IV. Officer Merchant

It appears from the docket that this defendant was never served and has not appeared. Although defendant Merchant could be dismissed for failure to serve; Fed. R. Civ. P. 4(m); it is preferable to dismiss him on the merits if possible. Because there is no cognizable federal First Amendment right to obtain signatures for initiatives or register citizens to vote at a shopping mall, Officer Merchant's alleged arrest of plaintiff for trespass was lawful. See Hudgens v. NLRB, 424 U.S. 507, 518, 96 S.Ct. 1029 (1976). He therefore could not have deprived plaintiff if this nonexistent right or his civil rights.

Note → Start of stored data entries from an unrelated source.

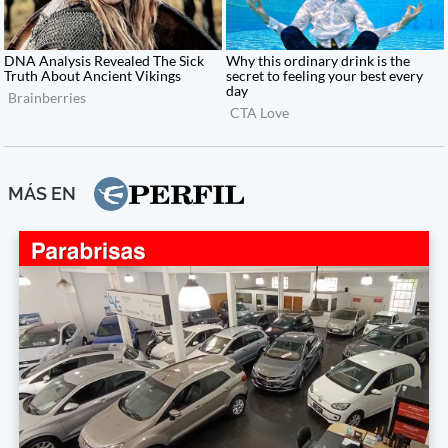
MÁS EN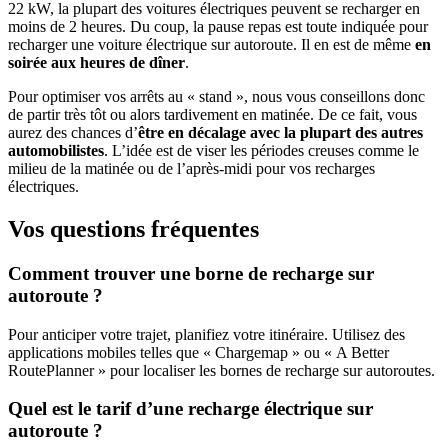
22 kW, la plupart des voitures électriques peuvent se recharger en
moins de 2 heures. Du coup, la pause repas est toute indiquée pour
recharger une voiture électrique sur autoroute. Il en est de même
en
soirée aux heures de dîner
.
Pour optimiser vos arrêts au « stand », nous vous conseillons donc
de partir très tôt ou alors tardivement en matinée. De ce fait, vous
aurez des chances d’
être en décalage avec la plupart des autres
automobilistes
. L’idée est de viser les périodes creuses comme le
milieu de la matinée ou de l’après-midi pour vos recharges
électriques.
Vos questions fréquentes
Comment trouver une borne de recharge sur
autoroute ?
Pour anticiper votre trajet, planifiez votre itinéraire. Utilisez des
applications mobiles telles que « Chargemap » ou « A Better
RoutePlanner » pour localiser les bornes de recharge sur autoroutes.
Quel est le tarif d’une recharge électrique sur
autoroute ?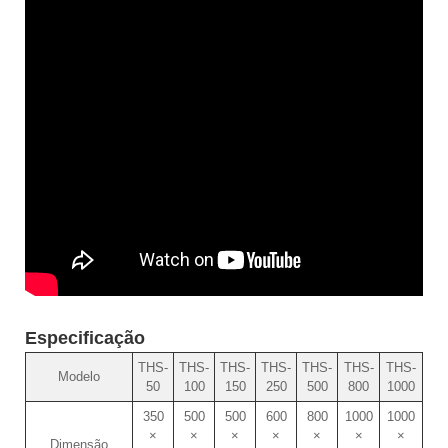
Especificação
THS-
THS-
THS-
THS-
THS-
THS-
THS-
Modelo
50
100
150
250
500
800
1000
350
500
500
600
800
1000
1000
×
×
×
×
×
×
×
Dimensão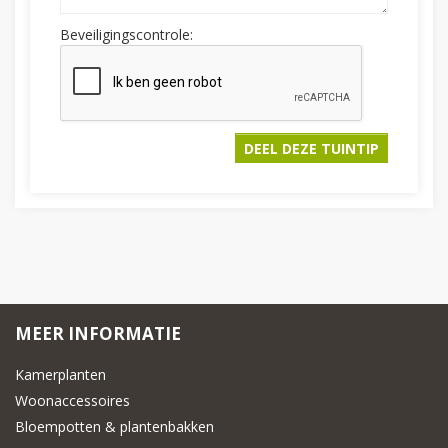
Beveiligingscontrole:
MEER INFORMATIE
Kamerplanten
Woonaccessoires
Bloempotten & plantenbakken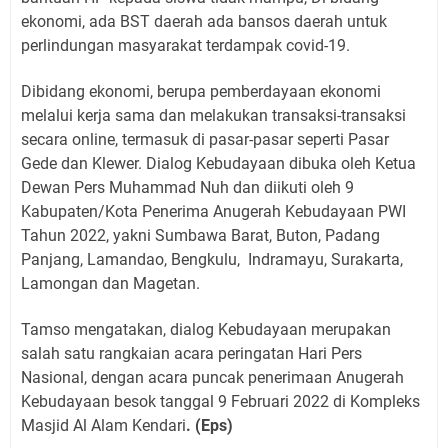
ekonomi, ada BST daerah ada bansos daerah untuk
perlindungan masyarakat terdampak covid-19.
Dibidang ekonomi, berupa pemberdayaan ekonomi
melalui kerja sama dan melakukan transaksi-transaksi
secara online, termasuk di pasar-pasar seperti Pasar
Gede dan Klewer. Dialog Kebudayaan dibuka oleh Ketua
Dewan Pers Muhammad Nuh dan diikuti oleh 9
Kabupaten/Kota Penerima Anugerah Kebudayaan PWI
Tahun 2022, yakni Sumbawa Barat, Buton, Padang
Panjang, Lamandao, Bengkulu,
Indramayu, Surakarta,
Lamongan dan Magetan.
Tamso mengatakan, dialog Kebudayaan merupakan
salah satu rangkaian acara peringatan Hari Pers
Nasional, dengan acara puncak penerimaan Anugerah
Kebudayaan besok tanggal 9 Februari 2022 di Kompleks
Masjid Al Alam Kendari
. (Eps)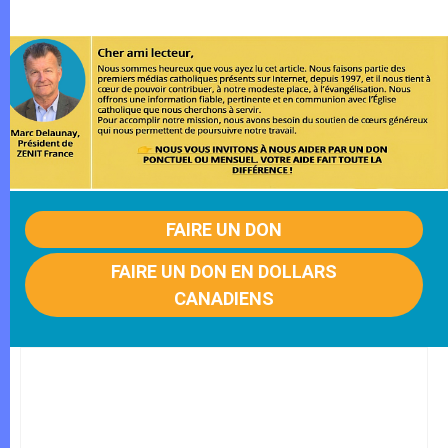
FAIRE UN DON
FAIRE UN DON EN DOLLARS
CANADIENS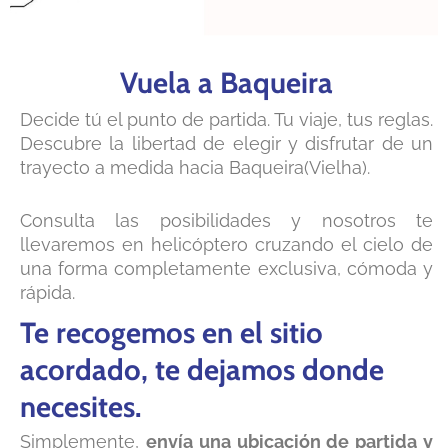
Vuela a Baqueira
Decide tú el punto de partida. Tu viaje, tus reglas.
Descubre la libertad de elegir y disfrutar de un
trayecto a medida hacia Baqueira(Vielha).
Consulta las posibilidades y nosotros te
llevaremos en helicóptero cruzando el cielo de
una forma completamente exclusiva, cómoda y
rápida.
Te recogemos en el sitio
acordado, te dejamos donde
necesites.
Simplemente,
envía una ubicación de partida y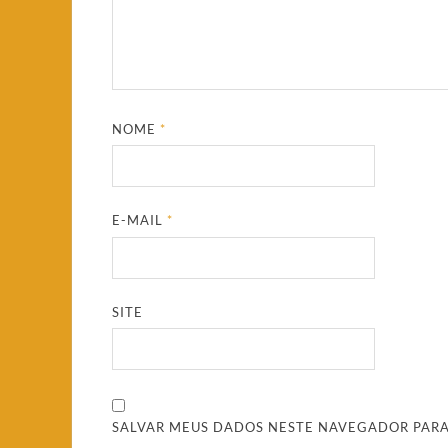
NOME
*
E-MAIL
*
SITE
SALVAR MEUS DADOS NESTE NAVEGADOR PARA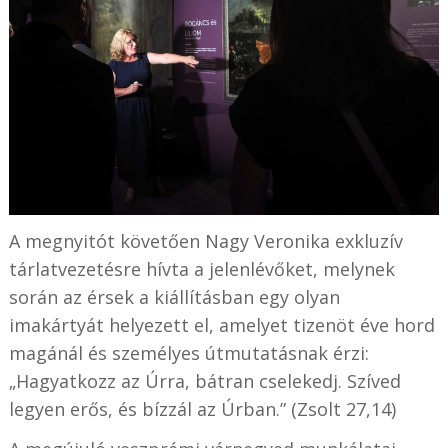
A megnyitót követően Nagy Veronika exkluzív
tárlatvezetésre hívta a jelenlévőket, melynek
során az érsek a kiállításban egy olyan
imakártyát helyezett el, amelyet tizenöt éve hord
magánál és személyes útmutatásnak érzi:
„Hagyatkozz az Úrra, bátran cselekedj. Szíved
legyen erős, és bízzál az Úrban.” (Zsolt 27,14)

Accordingly, for the reasons stated in this opinion, IT IS RECOMMENDED that:

1. Defendants Glickman & Associates and Willey's motion to dismiss and to strike, filed June 28, 2010, (dkt. # 13), be granted;

2. Defendants Save Mart Supermarket's and Ostergard's motion to dismiss, filed August 4, 2010, (dkt. # 22), be granted;

3. Officer Merchant be dismissed;

4. To the extent that plaintiff has raised state civil rights claims, supplemental jurisdiction be denied; and

5. This case be closed.

These findings and recommendations are submitted to the United States District Judge assigned to the case, pursuant to the provisions of Title 28 U.S.C. § 636(b)(l). Within fourteen (14) days after being served with these findings and recommendations, any party may file written objections with the court and serve a copy on all parties. Such a document should be captioned "Objections to Magistrate Judge's Findings and Recommendations." Any reply to the objections shall be served and filed within fourteen (14) days after service of the objections. The parties are advised that failure to file objections within the specified time may waive the right to appeal the District Court's order. Martinez v. Ylst, 951 F.2d 1153 (9th Cir. 1991).